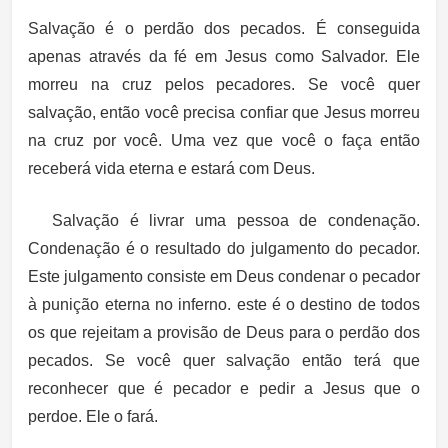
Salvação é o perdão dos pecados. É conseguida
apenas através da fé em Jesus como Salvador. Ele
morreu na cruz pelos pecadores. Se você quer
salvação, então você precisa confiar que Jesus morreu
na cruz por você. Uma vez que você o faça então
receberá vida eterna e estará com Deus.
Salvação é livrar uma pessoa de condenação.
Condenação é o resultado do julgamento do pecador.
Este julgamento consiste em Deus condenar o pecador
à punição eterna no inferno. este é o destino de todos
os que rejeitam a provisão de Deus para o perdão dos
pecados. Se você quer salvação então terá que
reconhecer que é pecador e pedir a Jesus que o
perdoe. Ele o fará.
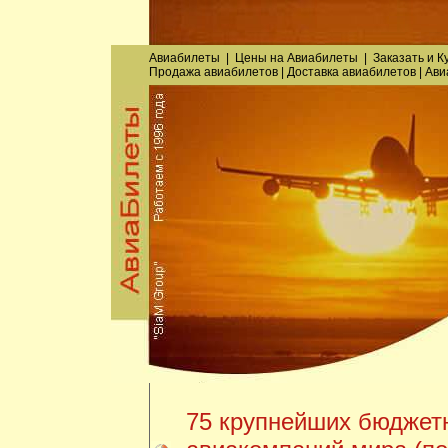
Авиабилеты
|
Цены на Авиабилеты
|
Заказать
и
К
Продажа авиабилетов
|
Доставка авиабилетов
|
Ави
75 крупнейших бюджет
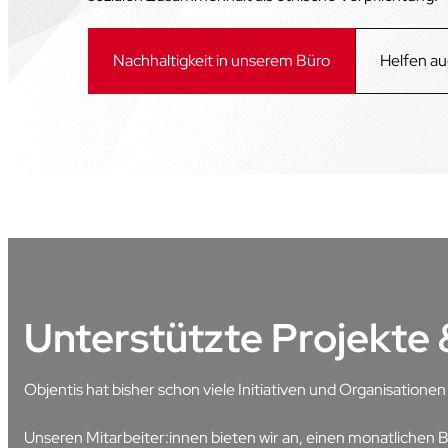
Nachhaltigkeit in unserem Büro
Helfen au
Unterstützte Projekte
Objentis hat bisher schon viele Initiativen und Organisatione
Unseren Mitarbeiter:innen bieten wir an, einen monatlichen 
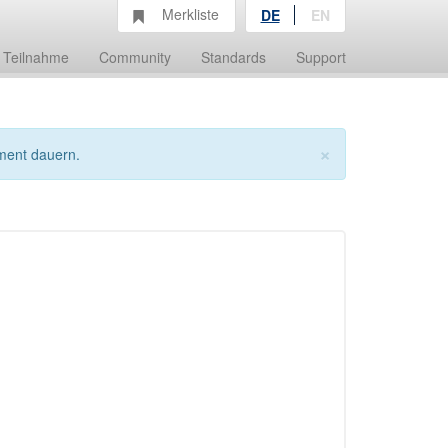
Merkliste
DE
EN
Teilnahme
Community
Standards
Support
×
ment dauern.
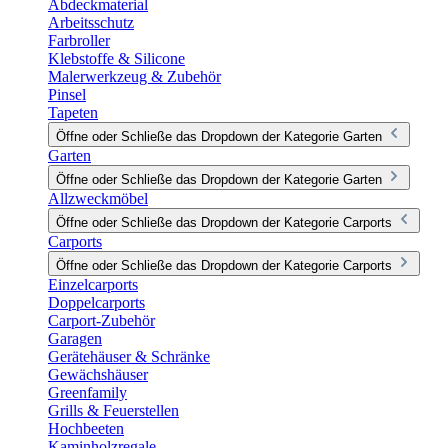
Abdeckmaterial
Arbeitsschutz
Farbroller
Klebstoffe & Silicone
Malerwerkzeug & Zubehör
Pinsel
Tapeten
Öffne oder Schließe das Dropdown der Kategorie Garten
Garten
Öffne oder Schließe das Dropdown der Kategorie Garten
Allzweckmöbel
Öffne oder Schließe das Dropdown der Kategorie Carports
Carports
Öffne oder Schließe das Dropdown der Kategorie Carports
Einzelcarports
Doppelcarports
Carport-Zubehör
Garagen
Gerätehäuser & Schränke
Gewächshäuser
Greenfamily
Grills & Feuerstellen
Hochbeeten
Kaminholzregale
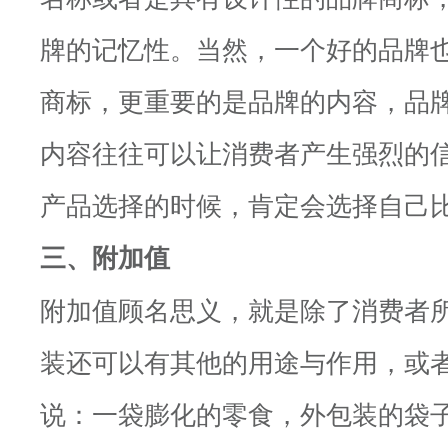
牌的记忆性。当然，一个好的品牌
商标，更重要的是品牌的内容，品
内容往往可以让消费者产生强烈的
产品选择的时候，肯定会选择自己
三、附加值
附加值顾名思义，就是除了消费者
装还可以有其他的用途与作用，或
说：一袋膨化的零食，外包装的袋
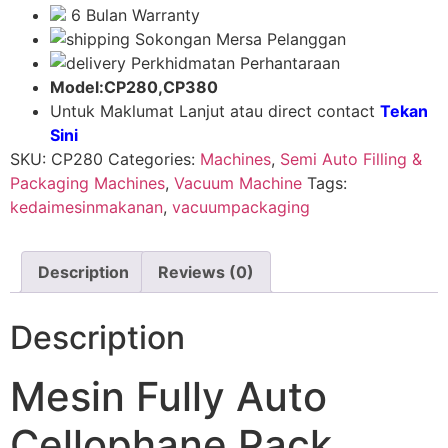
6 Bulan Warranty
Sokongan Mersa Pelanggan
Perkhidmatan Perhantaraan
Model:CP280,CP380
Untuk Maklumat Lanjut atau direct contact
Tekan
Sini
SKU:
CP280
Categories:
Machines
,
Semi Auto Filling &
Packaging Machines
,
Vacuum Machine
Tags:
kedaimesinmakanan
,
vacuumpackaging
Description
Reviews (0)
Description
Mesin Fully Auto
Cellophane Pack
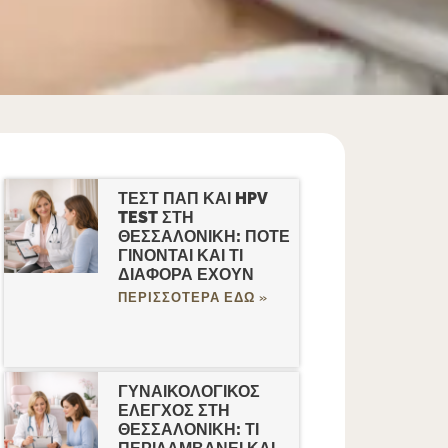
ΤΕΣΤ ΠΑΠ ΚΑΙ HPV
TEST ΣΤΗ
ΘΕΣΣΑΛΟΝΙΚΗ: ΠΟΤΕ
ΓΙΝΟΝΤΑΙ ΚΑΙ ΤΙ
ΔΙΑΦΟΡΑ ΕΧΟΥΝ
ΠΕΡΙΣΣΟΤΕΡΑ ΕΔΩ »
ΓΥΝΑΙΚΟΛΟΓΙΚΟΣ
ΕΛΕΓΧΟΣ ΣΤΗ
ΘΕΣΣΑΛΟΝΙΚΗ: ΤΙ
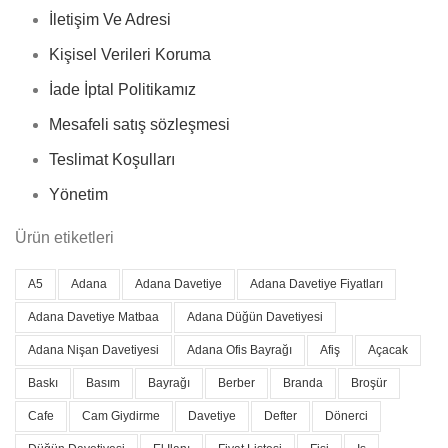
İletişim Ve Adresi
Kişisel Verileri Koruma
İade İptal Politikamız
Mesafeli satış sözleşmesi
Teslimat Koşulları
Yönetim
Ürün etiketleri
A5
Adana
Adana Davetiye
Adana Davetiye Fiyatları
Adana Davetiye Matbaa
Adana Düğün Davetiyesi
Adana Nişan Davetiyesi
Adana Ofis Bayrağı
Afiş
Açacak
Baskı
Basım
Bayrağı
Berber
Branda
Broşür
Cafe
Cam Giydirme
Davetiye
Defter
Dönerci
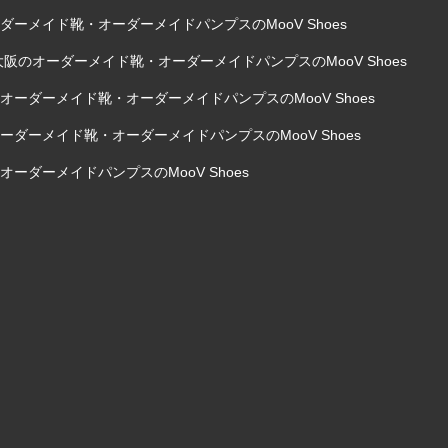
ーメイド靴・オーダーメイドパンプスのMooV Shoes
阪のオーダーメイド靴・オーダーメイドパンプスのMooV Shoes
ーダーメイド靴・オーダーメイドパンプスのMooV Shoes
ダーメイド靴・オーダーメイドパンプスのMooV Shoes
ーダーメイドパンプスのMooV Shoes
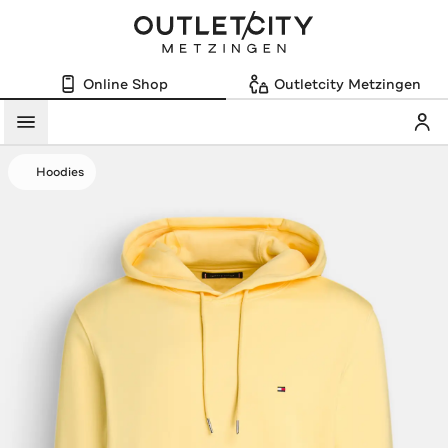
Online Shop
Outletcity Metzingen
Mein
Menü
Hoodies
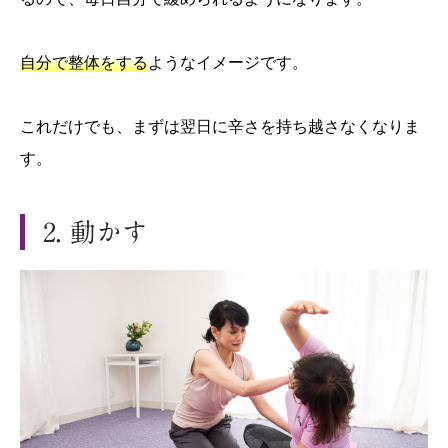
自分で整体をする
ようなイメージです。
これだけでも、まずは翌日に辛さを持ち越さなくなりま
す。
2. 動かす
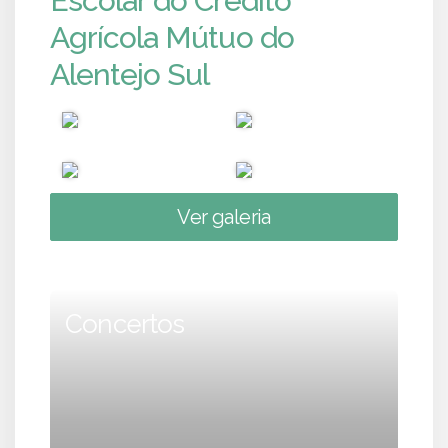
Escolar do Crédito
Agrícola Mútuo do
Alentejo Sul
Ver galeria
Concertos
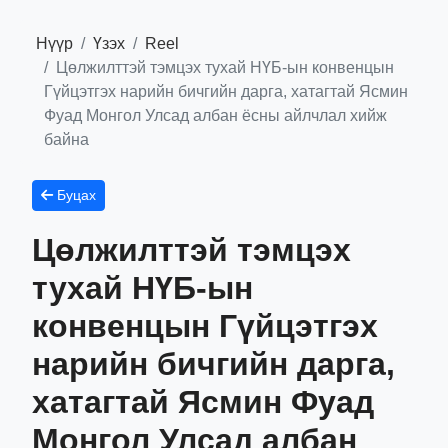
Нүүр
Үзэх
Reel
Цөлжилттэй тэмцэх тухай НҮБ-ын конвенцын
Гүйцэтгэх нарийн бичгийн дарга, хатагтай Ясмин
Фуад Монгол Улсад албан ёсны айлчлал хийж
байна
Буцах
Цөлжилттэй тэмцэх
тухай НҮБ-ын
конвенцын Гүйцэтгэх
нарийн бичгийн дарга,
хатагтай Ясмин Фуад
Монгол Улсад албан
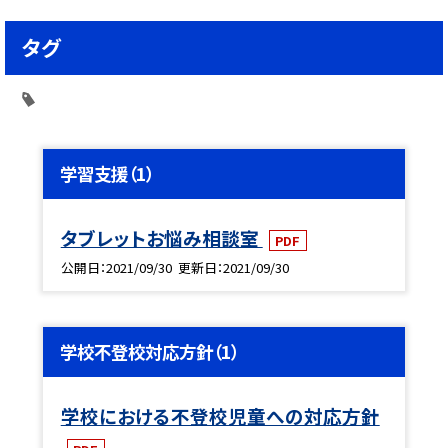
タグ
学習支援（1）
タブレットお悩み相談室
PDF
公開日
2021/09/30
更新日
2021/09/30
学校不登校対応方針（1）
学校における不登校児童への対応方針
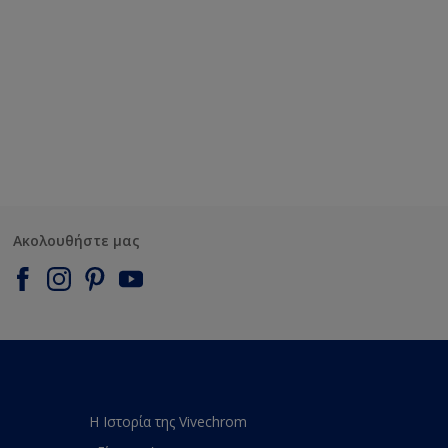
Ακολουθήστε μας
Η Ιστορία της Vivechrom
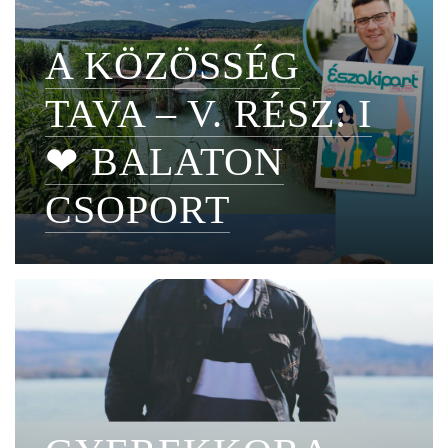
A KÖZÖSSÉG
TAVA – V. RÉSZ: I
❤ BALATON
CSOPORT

• • • • •

- _Problem_
Copy out each line of the records where the word "Adana" appears.

- _Task result_
Adana
Adana Davetiye
Adana Davetiye Fiyatları
Adana Davetiye Matbaa
Adana Düğün Davetiyesi
Adana Nişan Davetiyesi
Adana Ofis Bayrağı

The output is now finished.